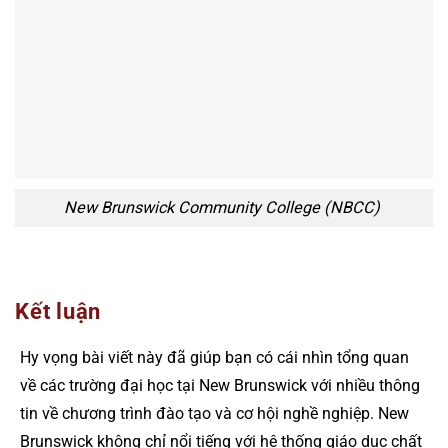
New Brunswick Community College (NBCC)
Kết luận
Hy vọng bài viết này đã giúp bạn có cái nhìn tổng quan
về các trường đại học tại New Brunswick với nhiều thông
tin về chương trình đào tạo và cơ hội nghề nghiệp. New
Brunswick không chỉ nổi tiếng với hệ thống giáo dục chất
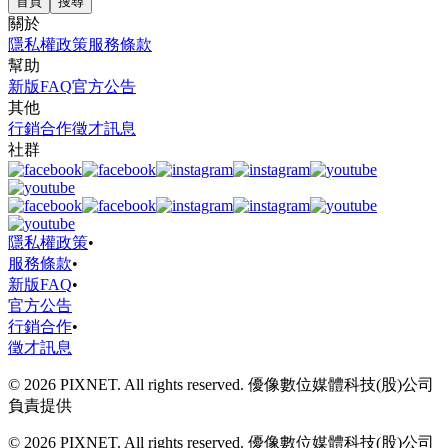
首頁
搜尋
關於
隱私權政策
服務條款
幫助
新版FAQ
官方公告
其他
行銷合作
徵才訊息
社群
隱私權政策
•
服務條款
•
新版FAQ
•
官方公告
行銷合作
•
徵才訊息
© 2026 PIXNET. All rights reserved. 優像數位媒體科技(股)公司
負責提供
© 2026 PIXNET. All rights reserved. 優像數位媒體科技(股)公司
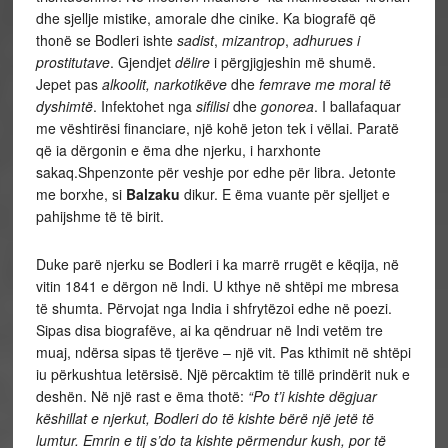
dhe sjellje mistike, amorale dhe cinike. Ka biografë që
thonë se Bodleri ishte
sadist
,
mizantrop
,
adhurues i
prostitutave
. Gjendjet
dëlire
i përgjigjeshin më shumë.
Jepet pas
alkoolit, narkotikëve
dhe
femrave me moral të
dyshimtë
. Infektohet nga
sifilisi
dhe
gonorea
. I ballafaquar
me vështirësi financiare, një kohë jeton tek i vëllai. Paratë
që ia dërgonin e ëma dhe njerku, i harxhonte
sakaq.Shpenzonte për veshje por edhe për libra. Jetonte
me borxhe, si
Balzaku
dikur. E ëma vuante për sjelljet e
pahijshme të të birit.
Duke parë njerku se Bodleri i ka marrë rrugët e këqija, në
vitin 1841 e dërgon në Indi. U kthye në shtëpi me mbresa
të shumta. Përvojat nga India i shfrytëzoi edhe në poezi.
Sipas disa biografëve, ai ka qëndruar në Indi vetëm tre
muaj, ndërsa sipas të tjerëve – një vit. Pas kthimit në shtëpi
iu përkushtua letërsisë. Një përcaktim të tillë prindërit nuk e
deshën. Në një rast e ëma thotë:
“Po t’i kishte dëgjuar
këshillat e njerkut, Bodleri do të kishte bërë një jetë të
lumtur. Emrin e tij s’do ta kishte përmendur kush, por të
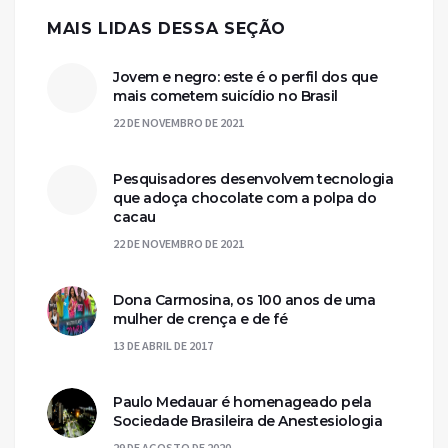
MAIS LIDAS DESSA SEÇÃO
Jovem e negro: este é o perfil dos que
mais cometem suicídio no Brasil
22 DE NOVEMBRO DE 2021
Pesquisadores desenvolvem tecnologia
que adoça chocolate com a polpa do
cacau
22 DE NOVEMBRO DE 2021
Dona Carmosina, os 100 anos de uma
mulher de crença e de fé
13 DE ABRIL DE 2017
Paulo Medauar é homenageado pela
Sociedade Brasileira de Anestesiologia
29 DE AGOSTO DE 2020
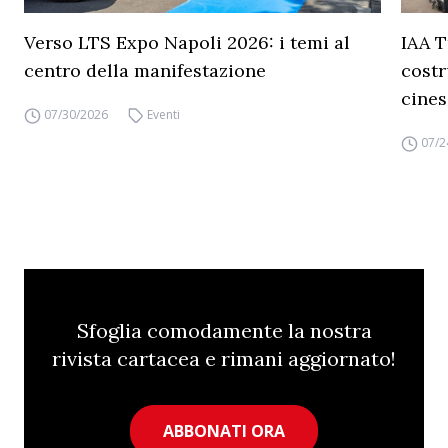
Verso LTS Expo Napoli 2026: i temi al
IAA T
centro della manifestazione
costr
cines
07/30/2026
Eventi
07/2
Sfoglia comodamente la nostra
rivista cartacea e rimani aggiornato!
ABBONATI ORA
————————
**DIRECTIONS FOR THIS TASK**. Looking back over the listing above, how many lines include the word "edhe"? Give the number and nothing more.

**ANSWER**. 2